In primo luogo, la sentenza in questione chiarisce il concetto di “abusività” della condotta,  osservando come si avrà un comportamento illecito non solo in assenza delle dovute autorizzazioni (attività clandestina), ma anche quando queste siano scadute, illegittime oppure non commisurate alla natura dei rifiuti autorizzati. La condotta abusiva, quindi, comprenderà sia le violazioni di legge, sia il mancato rispetto delle prescrizioni amministrative secondarie.

Successivamente, la lettura della Corte si sofferma sull’individuazione del fenomeno produttivo dell’inquinamento. L’inquinamento consegue sempre ad una “compromissione” o ad un “deterioramento” del bene ambientale, dovendosi intendere i due termini nel senso di alterazioni funzionali o strutturali dell’originale consistenza della matrice ambientale. Non potrà, tuttavia, prescindersi da una valutazione sul livello concreto di “lesività” dell’evento dannoso, così da escludere i fatti di minimo rilievo.

L’ambito di operatività del reato in esame, infatti, è circoscritto da due precisi parametri, che richiedono uno squilibrio “significativo” e “misurabile” nell’ecosistema. Secondo l’opinione della Cassazione, in assenza di specifici limiti normativi, i parametri appena richiamati devono essere intesi quali generici criteri di rilevanza qualitativa e quantitativa, sganciati da rigidi vincoli interpretativi.
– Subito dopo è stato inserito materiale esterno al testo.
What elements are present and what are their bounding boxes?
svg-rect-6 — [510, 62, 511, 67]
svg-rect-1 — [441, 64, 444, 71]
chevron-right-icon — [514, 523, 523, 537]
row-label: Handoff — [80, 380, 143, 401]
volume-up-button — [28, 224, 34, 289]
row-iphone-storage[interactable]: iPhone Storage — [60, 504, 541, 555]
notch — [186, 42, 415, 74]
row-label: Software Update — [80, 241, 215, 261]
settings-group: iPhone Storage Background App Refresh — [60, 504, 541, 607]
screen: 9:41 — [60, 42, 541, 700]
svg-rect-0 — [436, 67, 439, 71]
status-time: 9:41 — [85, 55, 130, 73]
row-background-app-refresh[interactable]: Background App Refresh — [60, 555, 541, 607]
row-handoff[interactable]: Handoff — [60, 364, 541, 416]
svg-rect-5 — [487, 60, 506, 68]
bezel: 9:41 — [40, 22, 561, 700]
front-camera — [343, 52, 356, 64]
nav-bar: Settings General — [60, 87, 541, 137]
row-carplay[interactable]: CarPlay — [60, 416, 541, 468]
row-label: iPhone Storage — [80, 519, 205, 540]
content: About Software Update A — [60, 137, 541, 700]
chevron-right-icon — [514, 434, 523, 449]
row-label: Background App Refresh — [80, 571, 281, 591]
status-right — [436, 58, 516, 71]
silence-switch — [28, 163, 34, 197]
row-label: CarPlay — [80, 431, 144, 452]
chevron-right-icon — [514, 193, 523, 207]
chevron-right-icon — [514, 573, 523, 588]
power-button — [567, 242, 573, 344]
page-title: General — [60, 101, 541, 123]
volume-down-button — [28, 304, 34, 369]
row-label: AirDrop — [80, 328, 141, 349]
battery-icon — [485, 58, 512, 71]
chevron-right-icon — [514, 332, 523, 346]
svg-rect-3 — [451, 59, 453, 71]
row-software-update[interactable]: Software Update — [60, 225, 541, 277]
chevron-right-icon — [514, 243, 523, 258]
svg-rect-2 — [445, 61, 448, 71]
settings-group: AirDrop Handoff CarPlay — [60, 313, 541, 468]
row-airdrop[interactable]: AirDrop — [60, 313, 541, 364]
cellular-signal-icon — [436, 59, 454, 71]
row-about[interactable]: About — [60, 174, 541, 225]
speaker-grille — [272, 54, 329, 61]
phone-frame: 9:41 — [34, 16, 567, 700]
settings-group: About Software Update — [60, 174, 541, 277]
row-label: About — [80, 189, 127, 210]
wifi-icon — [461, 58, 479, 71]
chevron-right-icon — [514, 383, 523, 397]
In mancanza di espliciti standard tecnico-scientifici cui ricondurre una chiara soglia di lesività, ogni valutazione sul reato di inquinamento ambientale sarà rimessa, in ultima istanza, all’apprezzamento concreto dell’interprete. Questo perché, ad avviso dei giudici, ben potrebbe verificarsi una situazione di danno o pericolo per l’ambiente di “così macroscopica evidenza o, comunque, concretamente accertabile” da integrare il delitto in parola senza ricorrere ad ulteriori argomentazioni o accertamenti.